Sinais de alerta que indicam uma tentativa de golpe
O principal sinal de alerta é qualquer contato não solicitado, seja por ligação, mensagem ou videochamada, que peça para você realizar ações em seu celular. Instituições financeiras e empresas sérias não iniciam contato dessa forma para resolver problemas de segurança, muito menos pedem para instalar aplicativos ou compartilhar a tela.
A criação de um cenário de urgência e pânico é uma tática clássica de engenharia social. Frases como “sua conta será bloqueada em minutos” ou “uma compra suspeita de alto valor foi aprovada” são usadas para nublar o julgamento da vítima e impedir que ela pense de forma racional.
Desconfie de qualquer interlocutor que insista para que a conversa continue exclusivamente pelo WhatsApp ou outro aplicativo de mensagem. Canais oficiais de atendimento ao cliente, cujos números estão disponíveis nos sites e cartões das empresas, são sempre a via mais segura para confirmar qualquer informação.
Medidas preventivas recomendadas por especialistas
A regra de ouro é nunca compartilhar a tela do seu celular com desconhecidos, independentemente da justificativa apresentada. Nenhuma instituição financeira ou empresa de suporte legítima solicitará esse tipo de acesso por meio de uma videochamada não agendada. Ao receber um contato suspeito, a recomendação é desligar imediatamente e, caso a preocupação persista, entrar em contato com a empresa por meio de seus canais oficiais para verificar a veracidade da informação. A calma é uma aliada fundamental; a interrupção da chamada quebra o ciclo de pressão imposto pelo criminoso.
Adicionalmente, é crucial manter os sistemas operacionais e aplicativos sempre atualizados, pois as novas versões frequentemente incluem correções de segurança que podem mitigar vulnerabilidades. Adotar senhas fortes e únicas para cada serviço, especialmente para aplicativos bancários e e-mails, cria uma camada extra de dificuldade para os fraudadores. Evitar o uso de redes Wi-Fi públicas para acessar informações sensíveis também é uma prática recomendada, pois essas redes podem ser facilmente monitoradas por agentes mal-intencionados.

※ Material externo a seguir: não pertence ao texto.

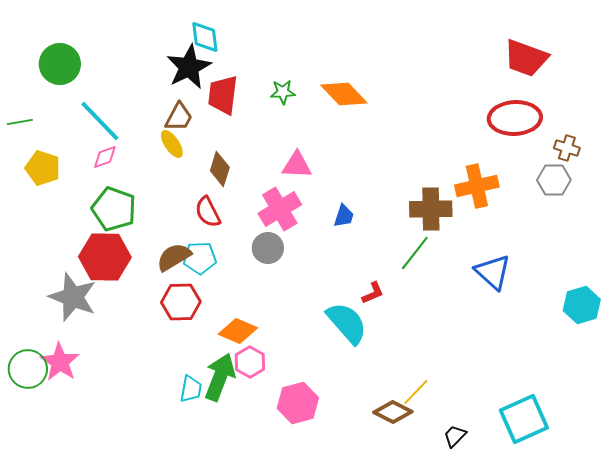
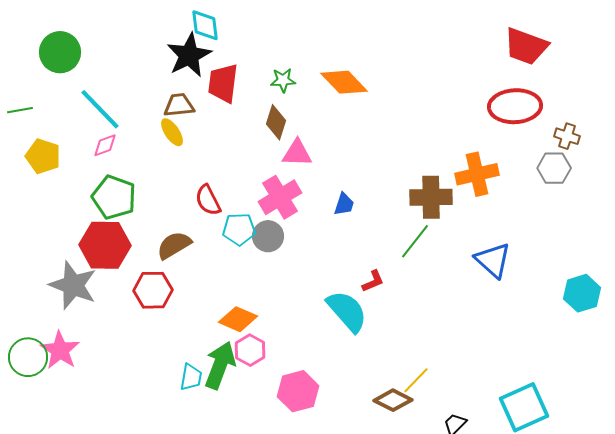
brown trapezoid: (179, 117) -> (179, 105), turned -124
brown diamond: (220, 169) -> (276, 122), moved
cyan pentagon: (200, 258) -> (239, 229), moved
red hexagon: (181, 302) -> (153, 290), moved

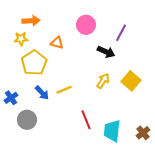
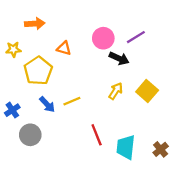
pink circle: (86, 25) -> (103, 38), moved
purple line: (121, 33) -> (136, 37), turned 30
yellow star: (21, 39) -> (13, 49), moved

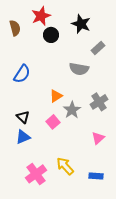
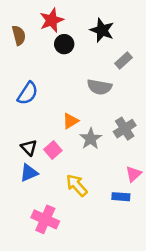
pink square: (53, 122) -> (53, 150), moved
pink triangle: (98, 138) -> (134, 174), moved
yellow arrow: (65, 166) -> (77, 185), moved
pink cross: (36, 174) -> (45, 219), turned -30
blue rectangle: (96, 176) -> (121, 197), moved

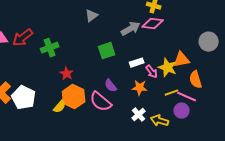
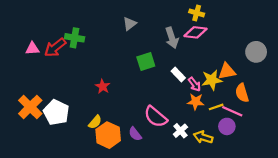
gray arrow: (131, 29) -> (172, 38), turned 102
green cross: (50, 48) -> (75, 38), moved, turned 30
white rectangle: (137, 63) -> (178, 75), turned 64
yellow star: (168, 68) -> (212, 80), turned -30
purple semicircle: (111, 86) -> (135, 134), moved
orange star: (140, 88) -> (196, 102), moved
orange hexagon: (74, 97) -> (108, 135), moved
pink semicircle: (101, 102) -> (156, 117), moved

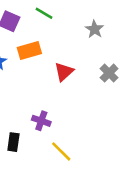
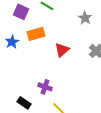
black rectangle: (13, 142) -> (24, 103), turned -64

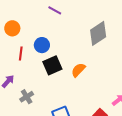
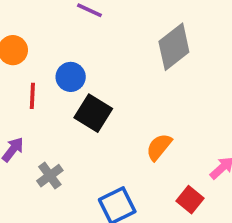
black square: (52, 65) -> (93, 113), turned -30
orange semicircle: (78, 70) -> (159, 147), moved

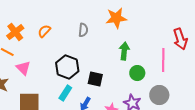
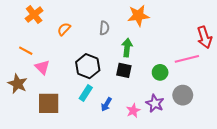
orange cross: (15, 32) -> (34, 15), moved
green arrow: (124, 51) -> (127, 48), moved
pink line: (163, 60) -> (187, 59), turned 75
black square: (95, 79) -> (124, 70), moved

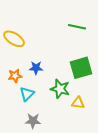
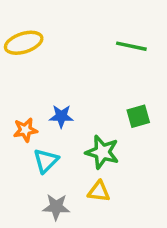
yellow ellipse: (14, 39) -> (24, 43), moved, turned -50
green square: (81, 68) -> (138, 116), size x0.6
yellow triangle: (78, 103) -> (99, 192), moved

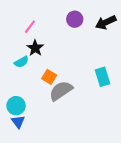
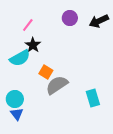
cyan semicircle: (21, 62) -> (20, 58), size x1.5
cyan rectangle: (102, 77) -> (93, 98), moved

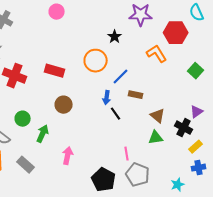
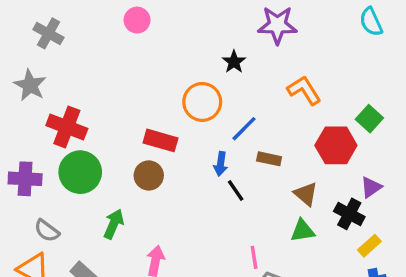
red hexagon: (176, 33) -> (336, 145), moved
red rectangle: (55, 71) -> (160, 140), moved
green circle: (23, 119) -> (80, 172), moved, size x1.6

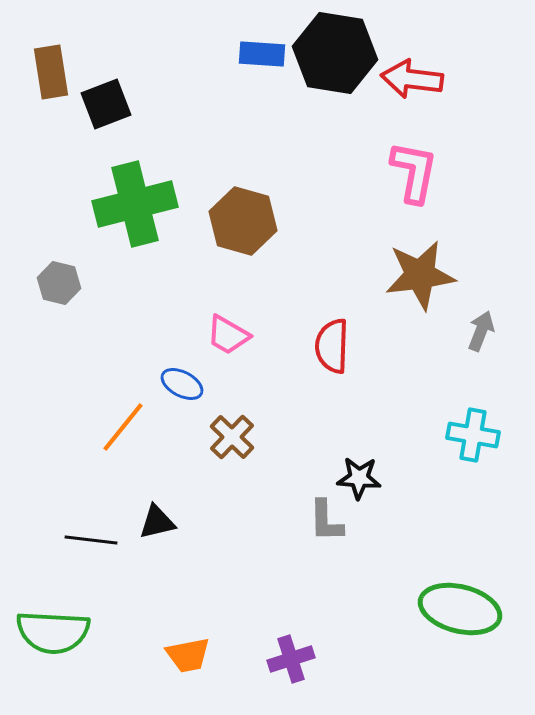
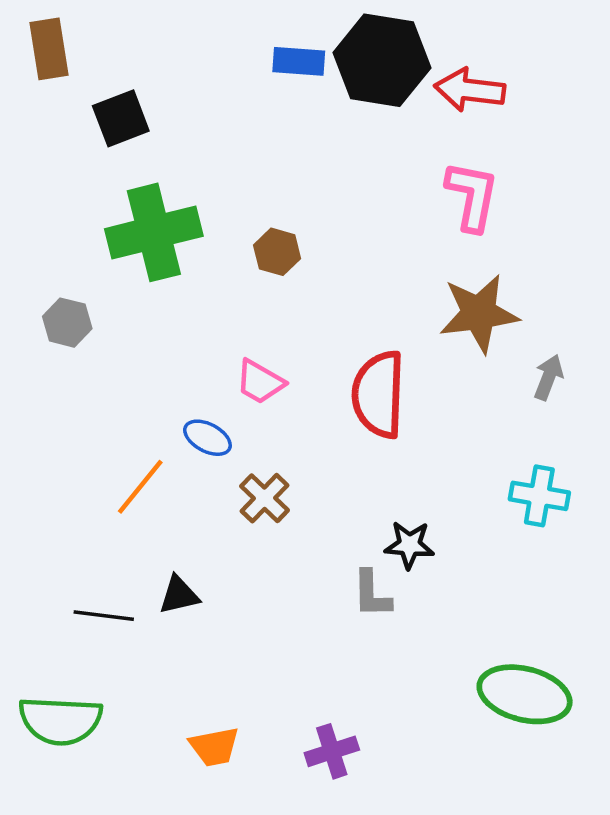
brown rectangle: (51, 72) -> (49, 49), moved
brown hexagon: (243, 221) -> (277, 252), size x0.6
red semicircle: (332, 346) -> (379, 394), size x1.4

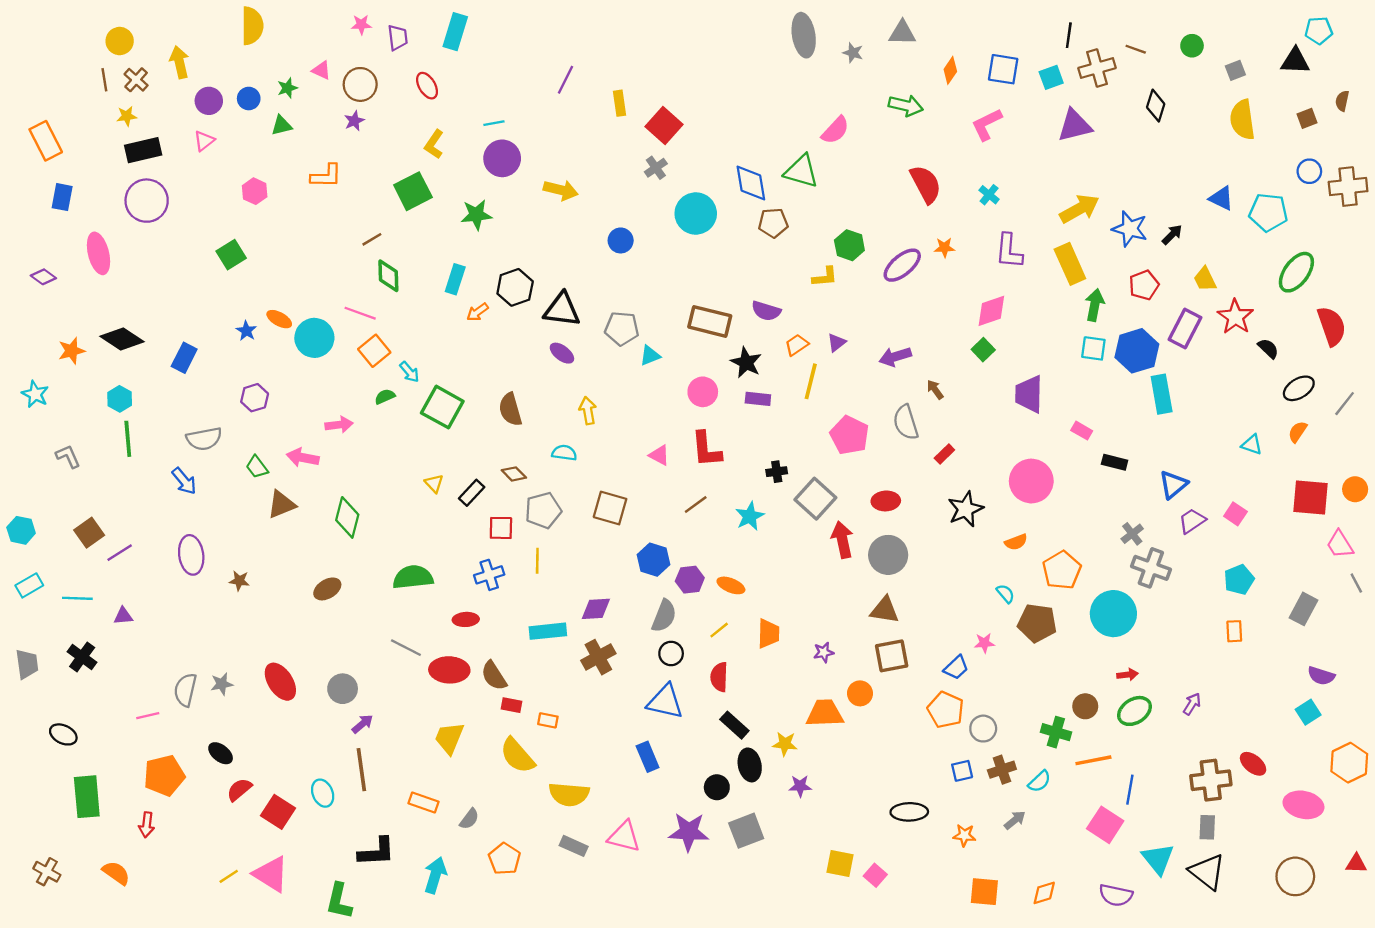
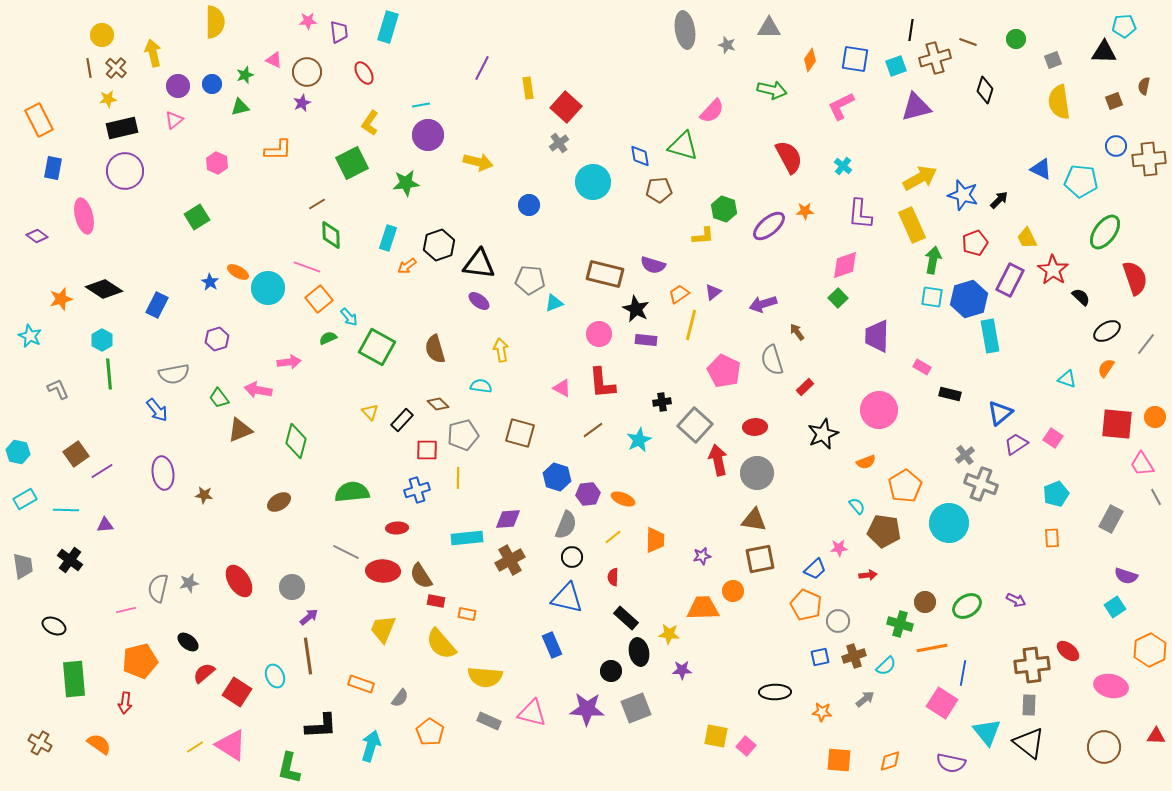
blue diamond: (751, 183) -> (640, 156), size x0.7
red arrow: (1127, 675) -> (868, 575), moved
red semicircle: (719, 677) -> (613, 577), size x0.7
purple arrow: (1192, 704) -> (1016, 600), turned 84

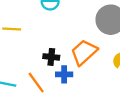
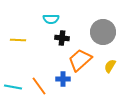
black cross: (51, 57) -> (62, 38), moved

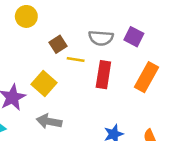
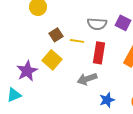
brown square: (58, 44) -> (56, 35), moved
gray arrow: (49, 121) -> (87, 79), moved, turned -30

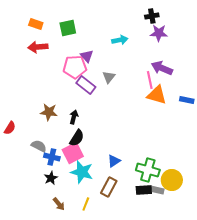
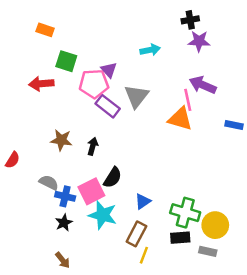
green square: (68, 28) -> (66, 61), moved, turned 30
red arrow: (38, 47) -> (41, 84), moved
gray triangle: (109, 77) -> (136, 96), size x1.5
orange triangle: (157, 95) -> (180, 119), moved
black semicircle: (77, 138) -> (113, 178), moved
gray rectangle: (157, 190) -> (208, 251), moved
brown arrow: (59, 204) -> (63, 260), moved
yellow line: (86, 204) -> (144, 255), moved

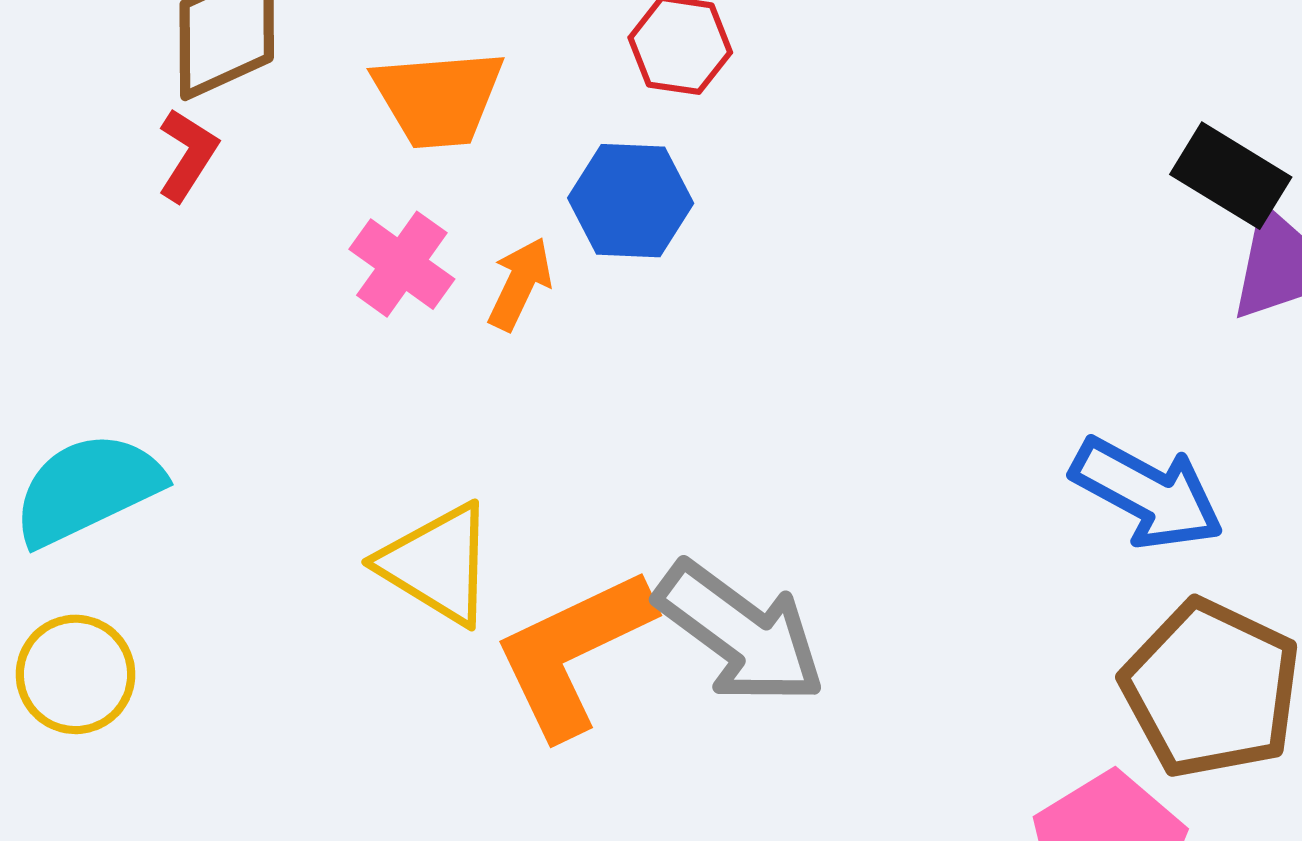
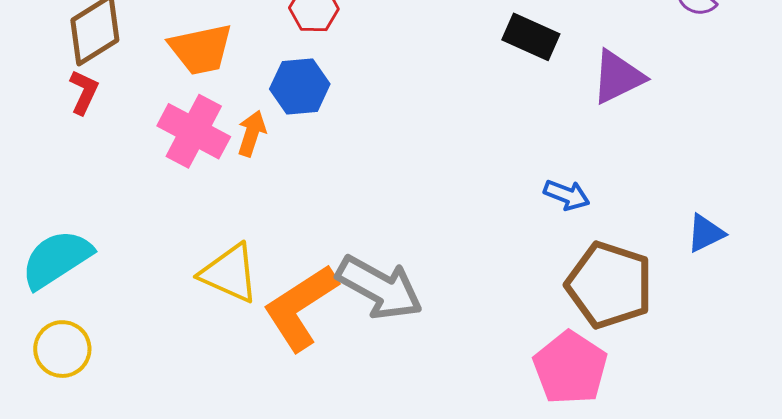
black rectangle: (1231, 176) -> (531, 37), moved
pink cross: (402, 264) -> (194, 131), size x1.4
blue arrow: (1147, 493) -> (567, 195), size x0.6

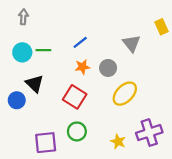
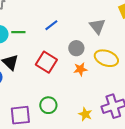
orange star: (82, 67) -> (80, 69), moved
yellow ellipse: (125, 94) -> (106, 58), moved, turned 65
red square: (75, 97) -> (46, 62), moved

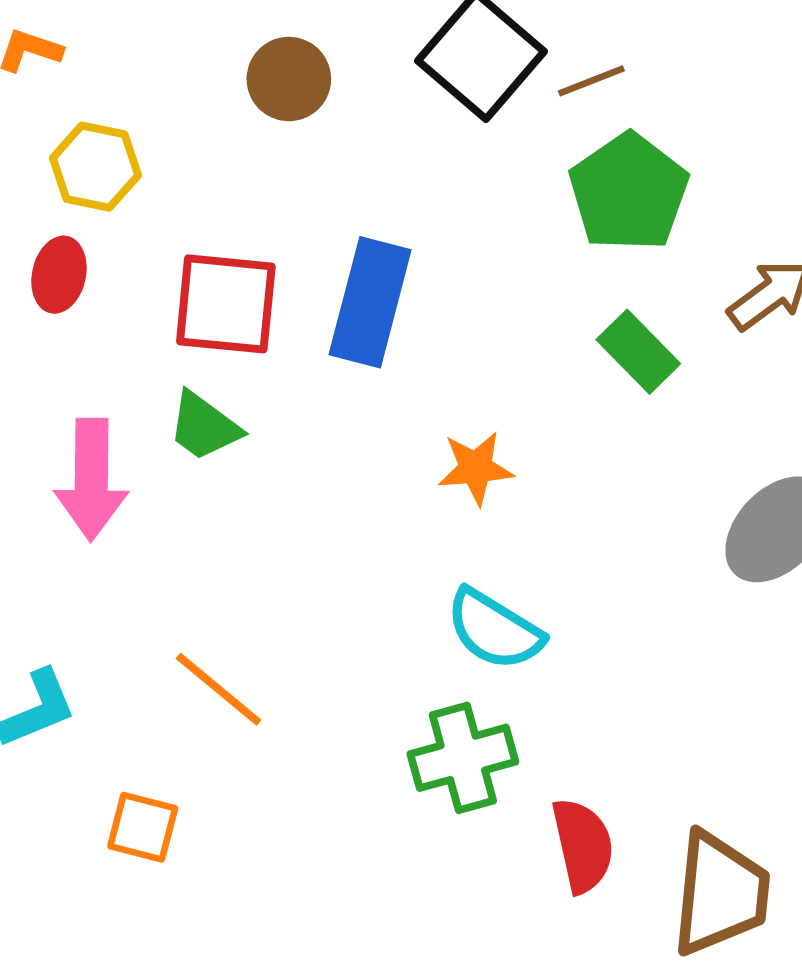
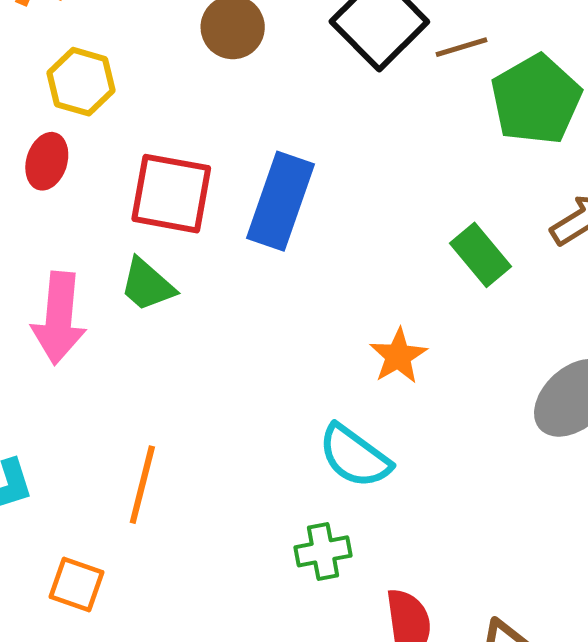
green pentagon: (629, 192) -> (536, 100), moved
orange star: (476, 468) -> (398, 356), moved, turned -30
orange line: (219, 689) -> (142, 485), turned 60
green cross: (463, 758) -> (323, 551), size x0.7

O papel da verificação em duas etapas
Ativar a verificação em duas etapas (2FA) tanto no WhatsApp quanto nos aplicativos bancários é uma das medidas de proteção mais eficazes. No caso do WhatsApp, essa função exige um PIN de seis dígitos criado pelo usuário sempre que o número de telefone é registrado em um novo aparelho. Isso impede que o criminoso consiga sequestrar a conta mesmo que tenha acesso ao código de verificação enviado por SMS.
Ações imediatas para vítimas da fraude
Caso uma pessoa perceba que caiu no golpe, a agilidade é crucial para minimizar os danos. O primeiro passo é entrar em contato imediato com todos os bancos onde possui conta para bloquear as transações, cartões e o acesso ao aplicativo. É fundamental relatar o ocorrido detalhadamente e solicitar o acionamento do Mecanismo Especial de Devolução (MED) do Pix, se for o caso.
Em seguida, é indispensável registrar um Boletim de Ocorrência (BO) na delegacia de polícia, seja presencialmente ou online. O documento oficializa o crime e é essencial para a contestação das transações junto às instituições financeiras e para o avanço das investigações. Também é importante alterar todas as senhas de aplicativos e e-mails para evitar novos acessos indevidos.